The two great challenges for surgery: digital transformation to obtain greater knowledge of what happens in the surgical area among professionals and with patients, how to help in decision-making, increasing not only effectiveness but also patient safety. Also the automation and robotisation of surgical processes, both preoperatively and intraoperatively and the follow-up of patients to evaluate the result.

In recent years there have been great technological advances in the field of surgery. Has there also been adequate progress in the training of surgeons so that they can take advantage of all these advances?

We still have a great dissociation between education, training, and the technological advances that occur in surgery. It is logical that there is a certain transition, but all these changes driven by technological innovation should lead us to rethink the training of surgeons: from how they acquire and manage knowledge, how it is learned, how skills and abilities are acquired and how they are maintained over time, as training a surgeon is not a unique or time-limited process. As surgeons we have to know how to direct our learning over time, evolving with changes in context, both social and technological and, on the other hand, we must bear in mind that we do not perform surgery individually. Today, surgery is a team effort, and we must also include patients and their families in that team.
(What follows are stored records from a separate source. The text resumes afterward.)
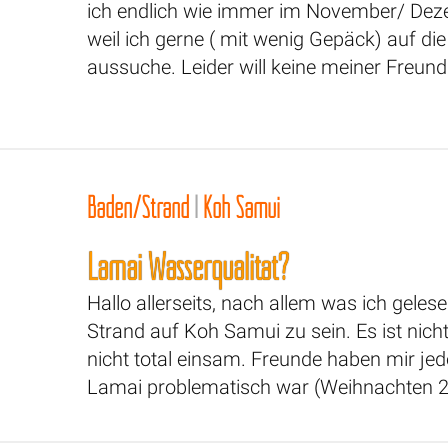
ich endlich wie immer im November/ Deze
weil ich gerne ( mit wenig Gepäck) auf di
aussuche. Leider will keine meiner Freun
Baden/Strand
|
Koh Samui
Lamai Wasserqualität?
Hallo allerseits, nach allem was ich geles
Strand auf Koh Samui zu sein. Es ist nich
nicht total einsam. Freunde haben mir je
Lamai problematisch war (Weihnachten 2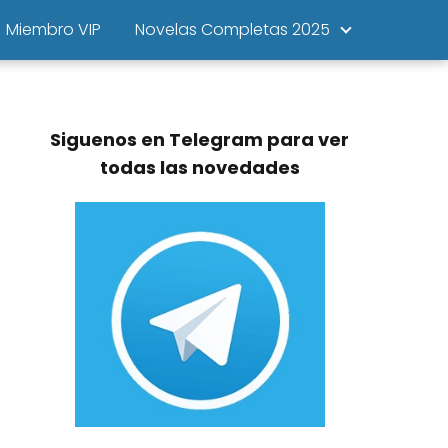
Miembro VIP
Novelas Completas 2025
Siguenos en Telegram para ver
todas las novedades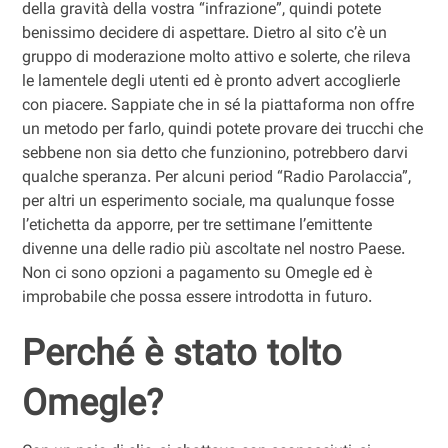
della gravità della vostra “infrazione”, quindi potete
benissimo decidere di aspettare. Dietro al sito c’è un
gruppo di moderazione molto attivo e solerte, che rileva
le lamentele degli utenti ed è pronto advert accoglierle
con piacere. Sappiate che in sé la piattaforma non offre
un metodo per farlo, quindi potete provare dei trucchi che
sebbene non sia detto che funzionino, potrebbero darvi
qualche speranza. Per alcuni period “Radio Parolaccia”,
per altri un esperimento sociale, ma qualunque fosse
l’etichetta da apporre, per tre settimane l’emittente
divenne una delle radio più ascoltate nel nostro Paese.
Non ci sono opzioni a pagamento su Omegle ed è
improbabile che possa essere introdotta in futuro.
Perché è stato tolto
Omegle?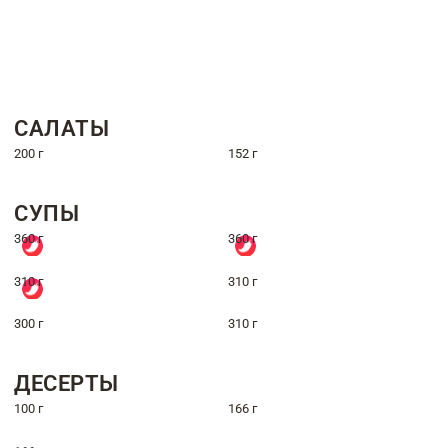
САЛАТЫ
200 г
152 г
СУПЫ
360 г
360 г
310 г
310 г
300 г
310 г
ДЕСЕРТЫ
100 г
166 г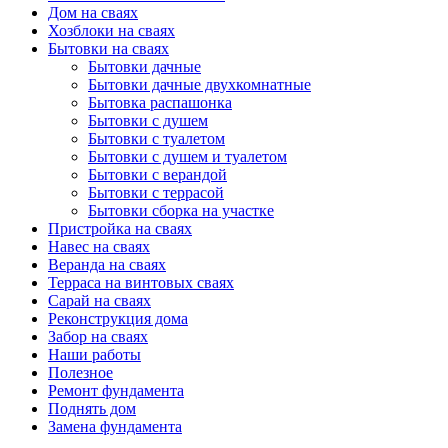
Дом на сваях
Хозблоки на сваях
Бытовки на сваях
Бытовки дачные
Бытовки дачные двухкомнатные
Бытовка распашонка
Бытовки с душем
Бытовки с туалетом
Бытовки с душем и туалетом
Бытовки с верандой
Бытовки с террасой
Бытовки сборка на участке
Пристройка на сваях
Навес на сваях
Веранда на сваях
Терраса на винтовых сваях
Cарай на сваях
Реконструкция дома
Забор на сваях
Наши работы
Полезное
Ремонт фундамента
Поднять дом
Замена фундамента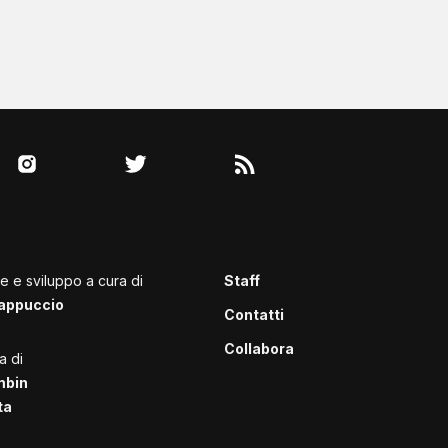
le e sviluppo a cura di
Staff
appuccio
Contatti
Collabora
a di
mbin
ta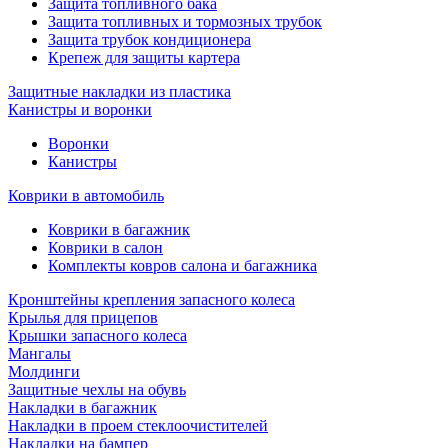
Защита топливного бака
Защита топливных и тормозных трубок
Защита трубок кондиционера
Крепеж для защиты картера
Защитные накладки из пластика
Канистры и воронки
Воронки
Канистры
Коврики в автомобиль
Коврики в багажник
Коврики в салон
Комплекты ковров салона и багажника
Кронштейны крепления запасного колеса
Крылья для прицепов
Крышки запасного колеса
Мангалы
Молдинги
Защитные чехлы на обувь
Накладки в багажник
Накладки в проем стеклоочистителей
Накладки на бампер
You are now part of the GENESIS Biomed Business Advisory Board. How do you think you could contribute with your experience to the projects we work on and how do you value this type of initiative?
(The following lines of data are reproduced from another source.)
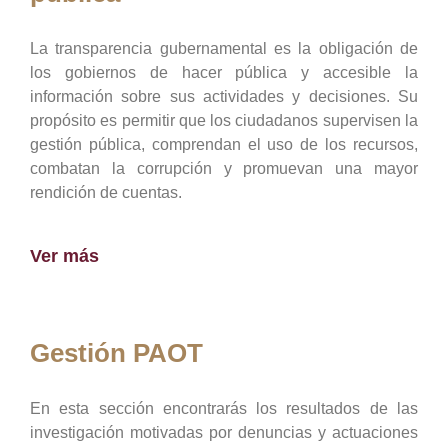
La transparencia gubernamental es la obligación de
los gobiernos de hacer pública y accesible la
información sobre sus actividades y decisiones. Su
propósito es permitir que los ciudadanos supervisen la
gestión pública, comprendan el uso de los recursos,
combatan la corrupción y promuevan una mayor
rendición de cuentas.
Ver más
Gestión PAOT
En esta sección encontrarás los resultados de las
investigación motivadas por denuncias y actuaciones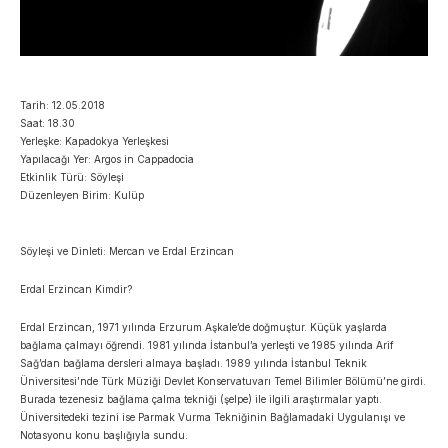
Tarih: 12.05.2018
Saat: 18.30
Yerleşke: Kapadokya Yerleşkesi
Yapılacağı Yer: Argos in Cappadocia
Etkinlik Türü: Söyleşi
Düzenleyen Birim: Kulüp
Söyleşi ve Dinleti: Mercan ve Erdal Erzincan
Erdal Erzincan Kimdir?
Erdal Erzincan, 1971 yılında Erzurum Aşkale’de doğmuştur. Küçük yaşlarda
bağlama çalmayı öğrendi. 1981 yılında İstanbul’a yerleşti ve 1985 yılında Arif
Sağ’dan bağlama dersleri almaya başladı. 1989 yılında İstanbul Teknik
Üniversitesi’nde Türk Müziği Devlet Konservatuvarı Temel Bilimler Bölümü’ne girdi.
Burada tezenesiz bağlama çalma tekniği (şelpe) ile ilgili araştırmalar yaptı.
Üniversitedeki tezini ise Parmak Vurma Tekniğinin Bağlamadaki Uygulanışı ve
Notasyonu konu başlığıyla sundu.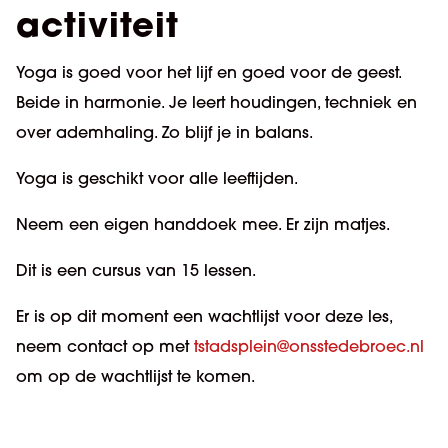
activiteit
Yoga is goed voor het lijf en goed voor de geest.
Beide in harmonie. Je leert houdingen, techniek en
over ademhaling. Zo blijf je in balans.
Yoga is geschikt voor alle leeftijden.
Neem een eigen handdoek mee. Er zijn matjes.
Dit is een cursus van 15 lessen.
Er is op dit moment een wachtlijst voor deze les,
neem contact op met
tstadsplein@onsstedebroec.nl
om op de wachtlijst te komen.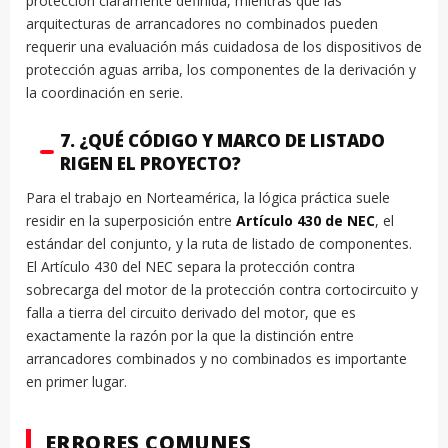
protección claramente definida, mientras que las
arquitecturas de arrancadores no combinados pueden
requerir una evaluación más cuidadosa de los dispositivos de
protección aguas arriba, los componentes de la derivación y
la coordinación en serie.
7. ¿QUÉ CÓDIGO Y MARCO DE LISTADO
RIGEN EL PROYECTO?
Para el trabajo en Norteamérica, la lógica práctica suele
residir en la superposición entre
Artículo 430 de NEC
, el
estándar del conjunto, y la ruta de listado de componentes.
El Artículo 430 del NEC separa la protección contra
sobrecarga del motor de la protección contra cortocircuito y
falla a tierra del circuito derivado del motor, que es
exactamente la razón por la que la distinción entre
arrancadores combinados y no combinados es importante
en primer lugar.
ERRORES COMUNES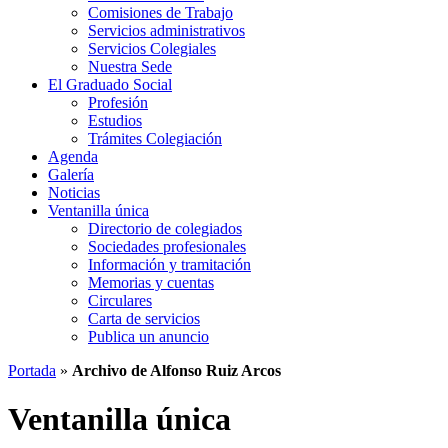
Comisiones de Trabajo
Servicios administrativos
Servicios Colegiales
Nuestra Sede
El Graduado Social
Profesión
Estudios
Trámites Colegiación
Agenda
Galería
Noticias
Ventanilla única
Directorio de colegiados
Sociedades profesionales
Información y tramitación
Memorias y cuentas
Circulares
Carta de servicios
Publica un anuncio
Portada
»
Archivo de Alfonso Ruiz Arcos
Ventanilla única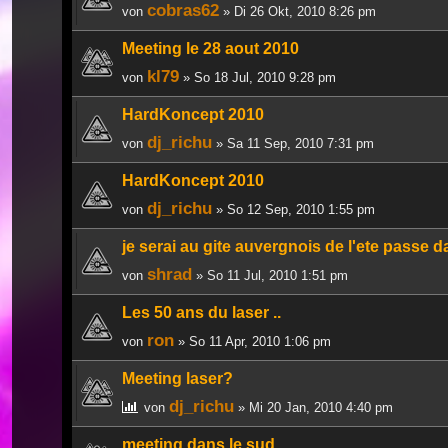
cobras62
von
» Di 26 Okt, 2010 8:26 pm
Meeting le 28 aout 2010
kl79
von
» So 18 Jul, 2010 9:28 pm
HardKoncept 2010
dj_richu
von
» Sa 11 Sep, 2010 7:31 pm
HardKoncept 2010
dj_richu
von
» So 12 Sep, 2010 1:55 pm
je serai au gite auvergnois de l'ete passe
shrad
von
» So 11 Jul, 2010 1:51 pm
Les 50 ans du laser ..
ron
von
» So 11 Apr, 2010 1:06 pm
Meeting laser?
dj_richu
von
» Mi 20 Jan, 2010 4:40 pm
meeting dans le sud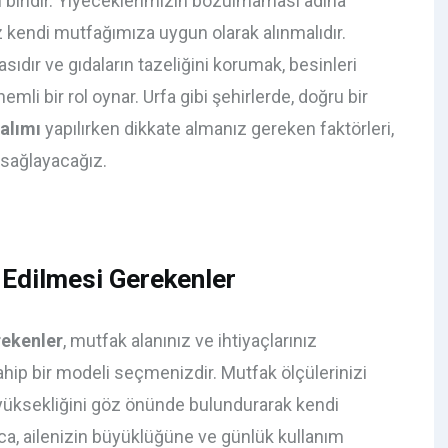
biridir. Yiyeceklerimizin bozulmaması adına
kendi mutfağımıza uygun olarak alınmalıdır.
ıdır ve gıdaların tazeliğini korumak, besinleri
i bir rol oynar. Urfa gibi şehirlerde, doğru bir
alımı
yapılırken dikkate almanız gereken faktörleri,
e sağlayacağız.
 Edilmesi Gerekenler
rekenler
, mutfak alanınız ve ihtiyaçlarınız
ip bir modeli seçmenizdir. Mutfak ölçülerinizi
p yüksekliğini göz önünde bulundurarak kendi
ca, ailenizin büyüklüğüne ve günlük kullanım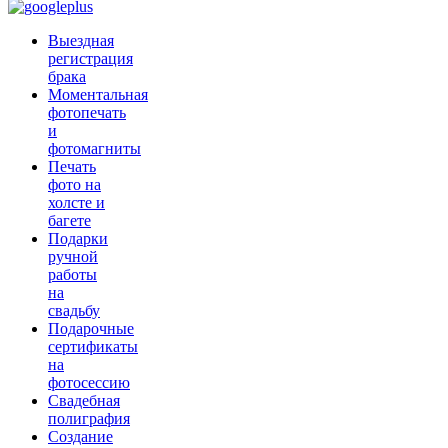
Выездная
регистрация
брака
Моментальная
фотопечать
и
фотомагниты
Печать
фото на
холсте и
багете
Подарки
ручной
работы
на
свадьбу
Подарочные
сертификаты
на
фотосессию
Свадебная
полиграфия
Создание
GENESIS Biomed is an example of a key agent in an R+D+i ecosystem. We need translators, we need experienced teams to coordinate actions within healthcare systems and the bio-health R+D+i ecosystem. And that all this is translated into real actions so that the knowledge ends up being something actionable for the end user. Downstream users who are health professionals’ benefit from the work of GENESIS Biomed because they improve their ability to carry out actions that are of great interest. In the end, the basic issue is to improve the health of citizens. And GENESIS Biomed is one of the major players in that ecosystem that we have not taken into account for a long time, the role played by organisations like GENESIS Biomed has been ignored.